Discovery & Downloading

First grab all the sitemap indexes:

curl http://www.angelfire.com/robots.txt | grep -Eo 'http.*gz' > sitemap-index-urls

http://www.angelfire.com/sitemap-index-00.xml.gz
http://www.angelfire.com/sitemap-index-01.xml.gz
http://www.angelfire.com/sitemap-index-02.xml.gz
...
http://www.angelfire.com/sitemap-index-ff.xml.gz


Use that to grab all the sitemaps:

wget -i sitemap-index-urls

Inside you will see the users' sitemaps URLs

<sitemap><loc>http://www.angelfire.com/punk4/jori_loves_jackass/sitemap.xml</loc><lastmod>2012-04-10</lastmod></sitemap>
<sitemap><loc>http://www.angelfire.com/vevayaqo/sitemap.xml</loc><lastmod>2012-04-10</lastmod></sitemap>
<sitemap><loc>http://www.angelfire.com/planet/dumbass123/sitemap.xml</loc><lastmod>2012-04-10</lastmod></sitemap>
...


Extract the user sitemap URLs:

zgrep -hEo 'http:.*xml' sitemap-index-*.xml.gz > sitemap-urls

http://www.angelfire.com/punk4/jori_loves_jackass/sitemap.xml
http://www.angelfire.com/vevayaqo/sitemap.xml
http://www.angelfire.com/planet/dumbass123/sitemap.xml
...

Extract the webpage URLs:

grep -Eo '<loc>.*</loc>' www.angelfire.com/"${user}"/sitemap.xml | sed 's#<loc>##' | sed 's#</loc>##' > "${user}.urls"

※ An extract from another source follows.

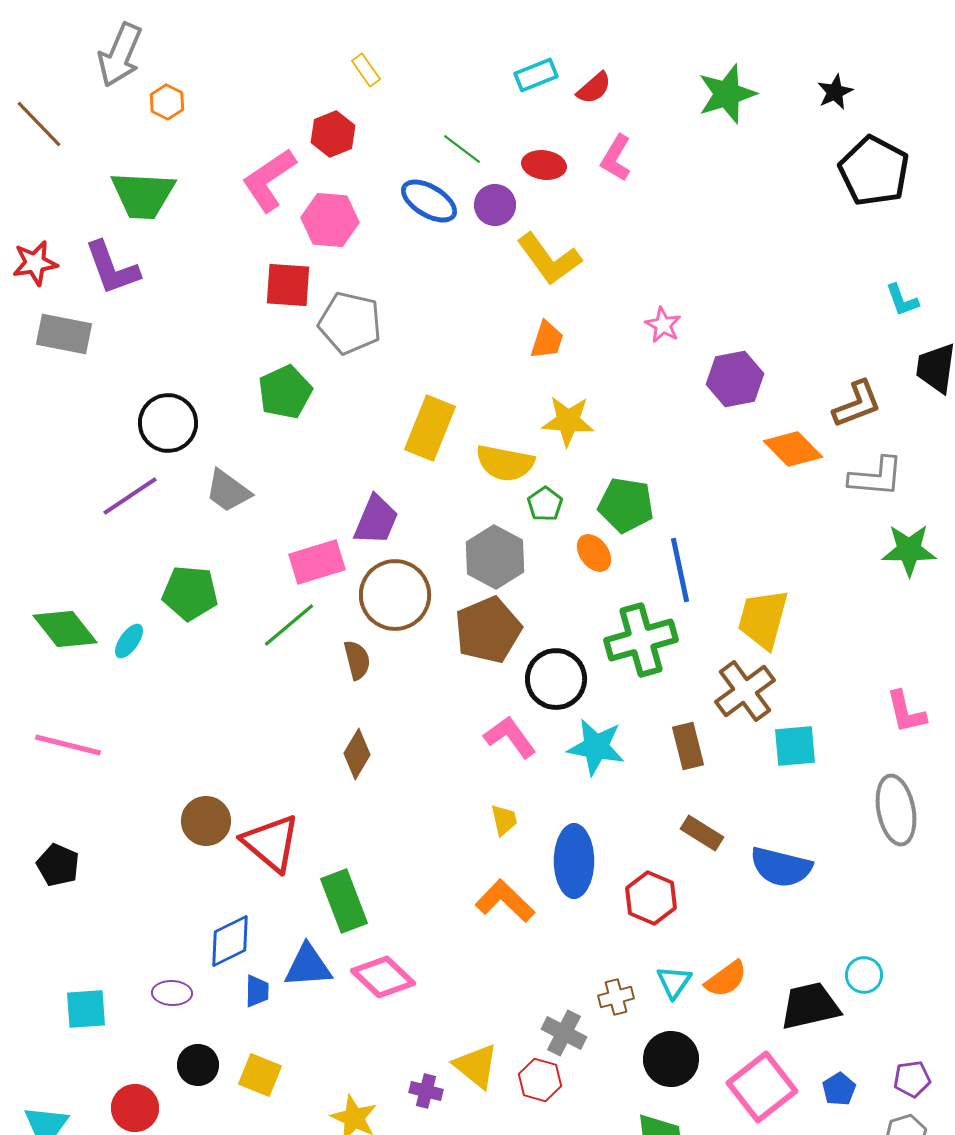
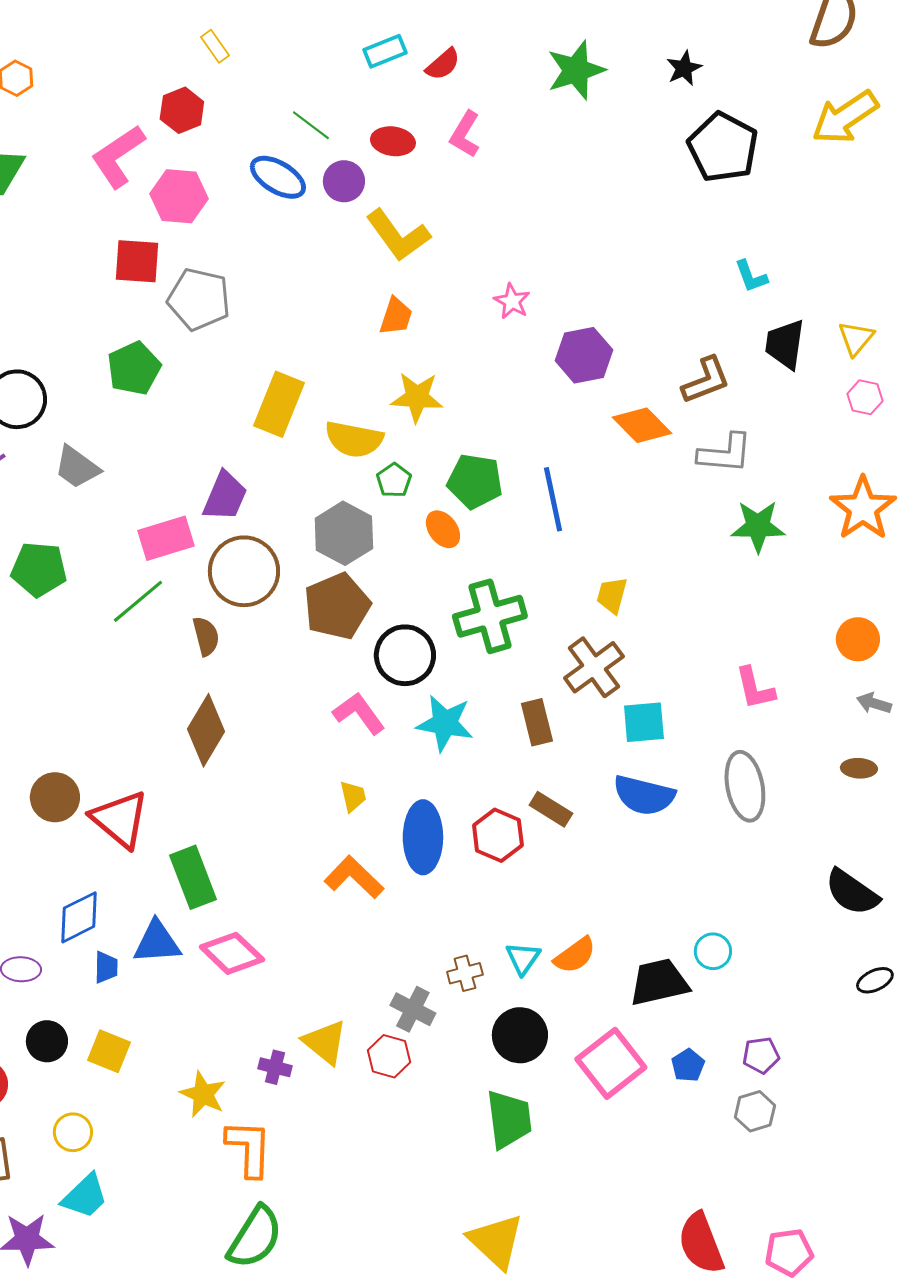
blue line: (680, 570) -> (553, 499), moved
yellow trapezoid: (763, 619) -> (612, 595), size x0.6
brown diamond: (357, 754) -> (206, 730), size x1.4
blue semicircle: (781, 867) -> (644, 795), moved
red hexagon: (651, 898) -> (498, 835), moved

http://www.angelfire.com/ab7/pledgecry/band.html
http://www.angelfire.com/ab7/pledgecry/biography.html
http://www.angelfire.com/ab7/pledgecry/ernst.html
http://www.angelfire.com/ab7/pledgecry/header.html
...

Grab them with options like: -m --no-parent --no-cookies -e robots=off --page-requisites --domains=angelfire.com,lycos.com


As of 2015-05-08 there are 3895290 users

You will want --no-cookies because angelfire wants to set them everywhere.

Reject http://www.angelfire.lycos.com/doc/images/track/ot_noscript.gif.* and reject http://www.angelfire.com/adm/ad/ (ads) --> --reject-regex='(www.angelfire.com\/adm\/ad\/|www.angelfire.com\/doc\/images\/track\/ot_noscript\.gif)'

Some images are hosted on http://www.angelfire.lycos.com --> --domains=angelfire.com,lycos.com


Guestbooks have been killed in 2012, eg http://htmlgear.lycos.com/guest/control.guest?u=gosanson&i=2&a=view

Some users have blogs with infinite calendars, like this in the sitemap: http://filesha.angelfire.com/blog/index.blog . Wget will run infinitely on those, better skip them for now.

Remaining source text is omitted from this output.